Des oiseaux de proie vinrent en tournoyant se poser sur lui, comptant faire un bon repas. Quel ne fut pas leur désappointement en trouvant un visage d’argent, des jambes de bois et un estomac de cuir!
Une bande de cosaques, voyant de loin cette nuée de corbeaux s’abattre sur le sol, devina la présence d’un corps à dépouiller.
Ils arrivèrent au galop et entourèrent notre pauvre capitaine, après avoir chassé leurs rivaux ailés à coups de lance.

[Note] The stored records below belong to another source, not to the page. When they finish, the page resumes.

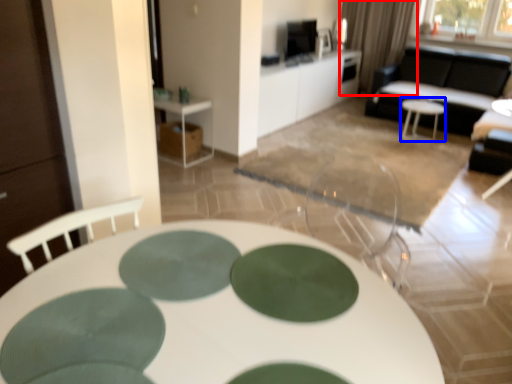 Question: Which object appears farthest to the camera in this image, curtain (highlighted by a red box) or side table (highlighted by a blue box)?

Choices:
 (A) curtain
 (B) side table

Answer: (A) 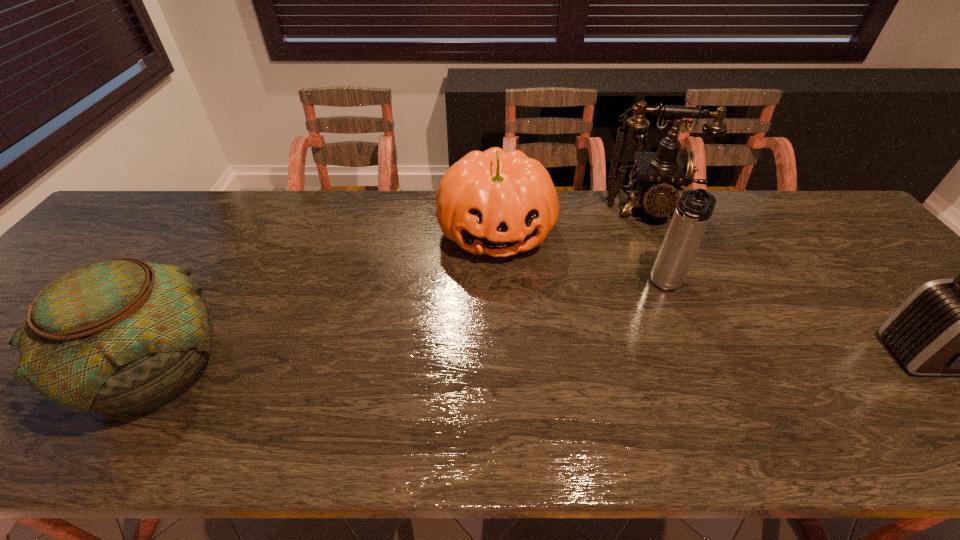 What are the coordinates of `vacant space located 0.190m on the handle side of the thermos bottle` in the screenshot? It's located at (638, 353).

I want to click on free spot located on the rotary dial of the tallest object, so click(x=652, y=248).

Identify the location of free space located on the rotary dial of the tallest object. Image resolution: width=960 pixels, height=540 pixels. (662, 307).

In order to click on vacant space situated 0.390m on the rotary dial of the tallest object in this screenshot , I will do `click(667, 332)`.

The width and height of the screenshot is (960, 540). Identify the location of pumpkin that is positioned at the far edge. (499, 203).

Find the location of a particular element. telephone that is at the far edge is located at coordinates (660, 175).

Locate an element on the screen. object at the near edge is located at coordinates [120, 335].

Find the location of a particular element. The height and width of the screenshot is (540, 960). vacant space at the far edge is located at coordinates (745, 207).

Image resolution: width=960 pixels, height=540 pixels. Identify the location of vacant space at the near edge of the desktop. (686, 404).

At what (x,y) coordinates should I click in order to perform the action: click on free space at the right edge of the desktop. Please return your answer as a coordinate pair (x, y). Looking at the image, I should click on (858, 255). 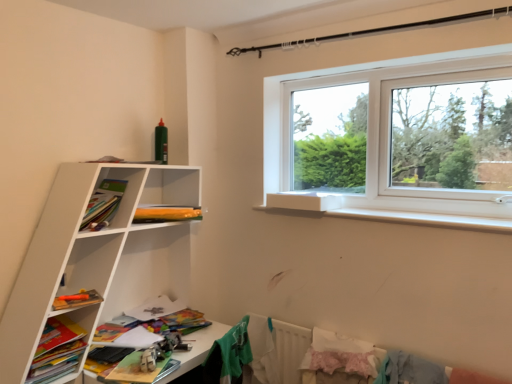 What are the coordinates of `light blue fabric at lower right, marked as the third clothing in a left-to-right arrangement` in the screenshot? It's located at (409, 370).

In order to face light blue fabric at lower right, marked as the third clothing in a left-to-right arrangement, should I rotate leftwards or rightwards?

Turn right approximately 19.965 degrees to face it.

What do you see at coordinates (197, 348) in the screenshot? This screenshot has width=512, height=384. I see `wooden toy car at lower left` at bounding box center [197, 348].

Identify the location of black metal clothesline at upper center. (372, 31).

This screenshot has width=512, height=384. What do you see at coordinates (228, 356) in the screenshot?
I see `green fabric shirt at lower center, which ranks as the third clothing in right-to-left order` at bounding box center [228, 356].

Locate an element on the screen. Image resolution: width=512 pixels, height=384 pixels. light blue fabric at lower right, marked as the third clothing in a left-to-right arrangement is located at coordinates (409, 370).

Can you confirm if wooden toy car at lower left is shorter than light blue fabric at lower right, marked as the third clothing in a left-to-right arrangement?

Correct, wooden toy car at lower left is not as tall as light blue fabric at lower right, marked as the third clothing in a left-to-right arrangement.

Which is nearer, (178, 352) or (393, 355)?

Point (178, 352) is positioned farther from the camera compared to point (393, 355).

Is wooden toy car at lower left bigger or smaller than light blue fabric at lower right, marked as the third clothing in a left-to-right arrangement?

wooden toy car at lower left is bigger than light blue fabric at lower right, marked as the third clothing in a left-to-right arrangement.

Is orange matte book at lower left, the first book from the bottom, with white matte bookshelf at lower left, the first shelf from the bottom?

No, orange matte book at lower left, the first book from the bottom, is not next to white matte bookshelf at lower left, the first shelf from the bottom.

Based on the photo, from the image's perspective, is orange matte book at lower left, which appears as the second book when viewed from the top, located beneath white matte bookshelf at lower left, the first shelf from the bottom?

No, from the image's perspective, orange matte book at lower left, which appears as the second book when viewed from the top, is not below white matte bookshelf at lower left, the first shelf from the bottom.

This screenshot has height=384, width=512. In order to click on book that is the 1st object located behind the white matte bookshelf at lower left, the first shelf from the bottom in this screenshot , I will do `click(77, 300)`.

Looking at this image, is the depth of orange matte book at lower left, the first book from the bottom, less than that of white matte bookshelf at lower left, marked as the 2th shelf in a top-to-bottom arrangement?

No, it is not.

In terms of width, does black metal clothesline at upper center look wider or thinner when compared to orange matte book at lower left, the first book from the bottom?

In the image, black metal clothesline at upper center appears to be more narrow than orange matte book at lower left, the first book from the bottom.

From a real-world perspective, who is located lower, black metal clothesline at upper center or orange matte book at lower left, the first book from the bottom?

Answer: orange matte book at lower left, the first book from the bottom, from a real-world perspective.

Based on their sizes in the image, would you say black metal clothesline at upper center is bigger or smaller than orange matte book at lower left, acting as the first book starting from the front?

In the image, black metal clothesline at upper center appears to be larger than orange matte book at lower left, acting as the first book starting from the front.

At what (x,y) coordinates should I click in order to perform the action: click on the 1st shelf counting from the left side of the black metal clothesline at upper center. Please return your answer as a coordinate pair (x, y). This screenshot has height=384, width=512. Looking at the image, I should click on 97,254.

How different are the orientations of black metal clothesline at upper center and white matte shelf at left, which appears as the second shelf when ordered from the bottom, in degrees?

The angular difference between black metal clothesline at upper center and white matte shelf at left, which appears as the second shelf when ordered from the bottom, is 90 degrees.

From the image's perspective, between black metal clothesline at upper center and white matte shelf at left, which appears as the second shelf when ordered from the bottom, which one is located above?

black metal clothesline at upper center is shown above in the image.

Considering the positions of objects black metal clothesline at upper center and white matte shelf at left, the 1th shelf viewed from the top, in the image provided, who is more to the left, black metal clothesline at upper center or white matte shelf at left, the 1th shelf viewed from the top,?

white matte shelf at left, the 1th shelf viewed from the top, is more to the left.

Which object is more forward, matte orange pencil case at upper left, which is the 1th book from back to front, or orange matte book at lower left, which appears as the 2th book when viewed from the right?

orange matte book at lower left, which appears as the 2th book when viewed from the right, is more forward.

From the picture: Considering the relative sizes of matte orange pencil case at upper left, the 2th book in the bottom-to-top sequence, and orange matte book at lower left, which is the 2th book from back to front, in the image provided, is matte orange pencil case at upper left, the 2th book in the bottom-to-top sequence, bigger than orange matte book at lower left, which is the 2th book from back to front,?

Correct, matte orange pencil case at upper left, the 2th book in the bottom-to-top sequence, is larger in size than orange matte book at lower left, which is the 2th book from back to front.

Could you tell me if matte orange pencil case at upper left, which appears as the second book when viewed from the left, is facing orange matte book at lower left, which is the 2th book from back to front?

No.

Considering the relative positions of matte orange pencil case at upper left, which appears as the second book when viewed from the left, and orange matte book at lower left, which is the 2th book from back to front, in the image provided, is matte orange pencil case at upper left, which appears as the second book when viewed from the left, to the left of orange matte book at lower left, which is the 2th book from back to front, from the viewer's perspective?

Incorrect, matte orange pencil case at upper left, which appears as the second book when viewed from the left, is not on the left side of orange matte book at lower left, which is the 2th book from back to front.

From the picture: Which object is wider, white matte bookshelf at lower left, marked as the 2th shelf in a top-to-bottom arrangement, or fluffy pink fabric at lower right, the 2th clothing positioned from the left?

Wider between the two is white matte bookshelf at lower left, marked as the 2th shelf in a top-to-bottom arrangement.

How much distance is there between white matte bookshelf at lower left, marked as the 2th shelf in a top-to-bottom arrangement, and fluffy pink fabric at lower right, which ranks as the 2th clothing in right-to-left order?

A distance of 3.97 feet exists between white matte bookshelf at lower left, marked as the 2th shelf in a top-to-bottom arrangement, and fluffy pink fabric at lower right, which ranks as the 2th clothing in right-to-left order.

The width and height of the screenshot is (512, 384). I want to click on the 2nd clothing counting from the right side of the white matte bookshelf at lower left, marked as the 2th shelf in a top-to-bottom arrangement, so click(x=339, y=355).

Is white matte bookshelf at lower left, marked as the 2th shelf in a top-to-bottom arrangement, spatially inside fluffy pink fabric at lower right, which ranks as the 2th clothing in right-to-left order, or outside of it?

white matte bookshelf at lower left, marked as the 2th shelf in a top-to-bottom arrangement, is outside fluffy pink fabric at lower right, which ranks as the 2th clothing in right-to-left order.

Measure the distance from light blue fabric at lower right, which ranks as the first clothing in right-to-left order, to matte orange pencil case at upper left, which is the 2th book in front-to-back order.

light blue fabric at lower right, which ranks as the first clothing in right-to-left order, is 1.29 meters away from matte orange pencil case at upper left, which is the 2th book in front-to-back order.

Is light blue fabric at lower right, marked as the third clothing in a left-to-right arrangement, next to matte orange pencil case at upper left, which appears as the second book when viewed from the left?

No, light blue fabric at lower right, marked as the third clothing in a left-to-right arrangement, is not beside matte orange pencil case at upper left, which appears as the second book when viewed from the left.

Would you say light blue fabric at lower right, marked as the third clothing in a left-to-right arrangement, is outside matte orange pencil case at upper left, which is the 2th book in front-to-back order?

Yes.

Is light blue fabric at lower right, which ranks as the first clothing in right-to-left order, oriented away from matte orange pencil case at upper left, which is the 2th book in front-to-back order?

No, light blue fabric at lower right, which ranks as the first clothing in right-to-left order, is not facing the opposite direction of matte orange pencil case at upper left, which is the 2th book in front-to-back order.

Image resolution: width=512 pixels, height=384 pixels. Identify the location of table above the light blue fabric at lower right, marked as the third clothing in a left-to-right arrangement (from the image's perspective). (197, 348).

Starting from the orange matte book at lower left, the first book from the bottom, which shelf is the 1st one in front? Please provide its 2D coordinates.

[(57, 351)]

From the image, which object appears to be farther from orange matte book at lower left, marked as the 1th book in a left-to-right arrangement, wooden toy car at lower left or white matte bookshelf at lower left, marked as the 2th shelf in a top-to-bottom arrangement?

wooden toy car at lower left is further to orange matte book at lower left, marked as the 1th book in a left-to-right arrangement.

When comparing their distances from white matte bookshelf at lower left, marked as the 2th shelf in a top-to-bottom arrangement, does black metal clothesline at upper center or orange matte book at lower left, which is the 2th book from back to front, seem further?

Among the two, black metal clothesline at upper center is located further to white matte bookshelf at lower left, marked as the 2th shelf in a top-to-bottom arrangement.

Considering their positions, is fluffy pink fabric at lower right, the 2th clothing positioned from the left, positioned closer to orange matte book at lower left, which appears as the 2th book when viewed from the right, than matte orange pencil case at upper left, which is the first book in right-to-left order?

Among the two, matte orange pencil case at upper left, which is the first book in right-to-left order, is located nearer to orange matte book at lower left, which appears as the 2th book when viewed from the right.

When comparing their distances from black metal clothesline at upper center, does orange matte book at lower left, the first book from the bottom, or light blue fabric at lower right, which ranks as the first clothing in right-to-left order, seem closer?

light blue fabric at lower right, which ranks as the first clothing in right-to-left order, is closer to black metal clothesline at upper center.

When comparing their distances from black metal clothesline at upper center, does orange matte book at lower left, which appears as the 2th book when viewed from the right, or white matte bookshelf at lower left, marked as the 2th shelf in a top-to-bottom arrangement, seem further?

Among the two, white matte bookshelf at lower left, marked as the 2th shelf in a top-to-bottom arrangement, is located further to black metal clothesline at upper center.

Based on their spatial positions, is light blue fabric at lower right, marked as the third clothing in a left-to-right arrangement, or matte orange pencil case at upper left, which appears as the second book when viewed from the left, closer to green fabric shirt at lower center, which is the first clothing from left to right?

Among the two, matte orange pencil case at upper left, which appears as the second book when viewed from the left, is located nearer to green fabric shirt at lower center, which is the first clothing from left to right.

Considering their positions, is orange matte book at lower left, which appears as the 2th book when viewed from the right, positioned further to fluffy pink fabric at lower right, which ranks as the 2th clothing in right-to-left order, than light blue fabric at lower right, which ranks as the first clothing in right-to-left order?

Among the two, orange matte book at lower left, which appears as the 2th book when viewed from the right, is located further to fluffy pink fabric at lower right, which ranks as the 2th clothing in right-to-left order.

Based on their spatial positions, is fluffy pink fabric at lower right, which ranks as the 2th clothing in right-to-left order, or white matte shelf at left, which appears as the second shelf when ordered from the bottom, closer to light blue fabric at lower right, marked as the third clothing in a left-to-right arrangement?

→ fluffy pink fabric at lower right, which ranks as the 2th clothing in right-to-left order, lies closer to light blue fabric at lower right, marked as the third clothing in a left-to-right arrangement, than the other object.

Image resolution: width=512 pixels, height=384 pixels. In order to click on book that lies between black metal clothesline at upper center and orange matte book at lower left, acting as the first book starting from the front, from top to bottom in this screenshot , I will do `click(166, 213)`.

Image resolution: width=512 pixels, height=384 pixels. What are the coordinates of `shelf between white matte shelf at left, which appears as the second shelf when ordered from the bottom, and orange matte book at lower left, acting as the first book starting from the front, along the z-axis` in the screenshot? It's located at point(57,351).

Find the location of a particular element. This screenshot has height=384, width=512. table situated between white matte bookshelf at lower left, marked as the 2th shelf in a top-to-bottom arrangement, and green fabric shirt at lower center, which ranks as the third clothing in right-to-left order, from left to right is located at coordinates (197, 348).

Find the location of a particular element. book located between wooden toy car at lower left and fluffy pink fabric at lower right, the 2th clothing positioned from the left, in the left-right direction is located at coordinates (166, 213).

On lui prit d’abord ses armes; puis, comme il était couché la face contre terre, on le retourna pour s’assurer qu’il n’y avait pas autre chose à lui dérober.
Quelles ne furent pas la surprise et la joie de nos pillards en voyant son visage d’argent enrichi de pierreries!
Chacun voulant avoir un aussi riche butin, une dispute s’ensuivit, des coups s’échangèrent et prirent un tel caractère d’acharnement que, lorsqu’ils cessèrent, il ne restait plus qu’un seul cosaque vivant.
Celui-ci se jeta aussitôt sur sa proie; mais le visage tenait ferme, et il dut, pour s’en emparer, faire de tels efforts, qu’il tordit tant soit peu le cou de notre héros. Je vous assure, mes enfants, que tout autre que Castagnette eût succombé à une pareille épreuve.
Le cosaque remonta alors à cheval et s’éloigna au galop, laissant le malheureux officier, plus mutilé que jamais, enseveli sous les cadavres de ceux qui s’étaient battus pour le dévisager.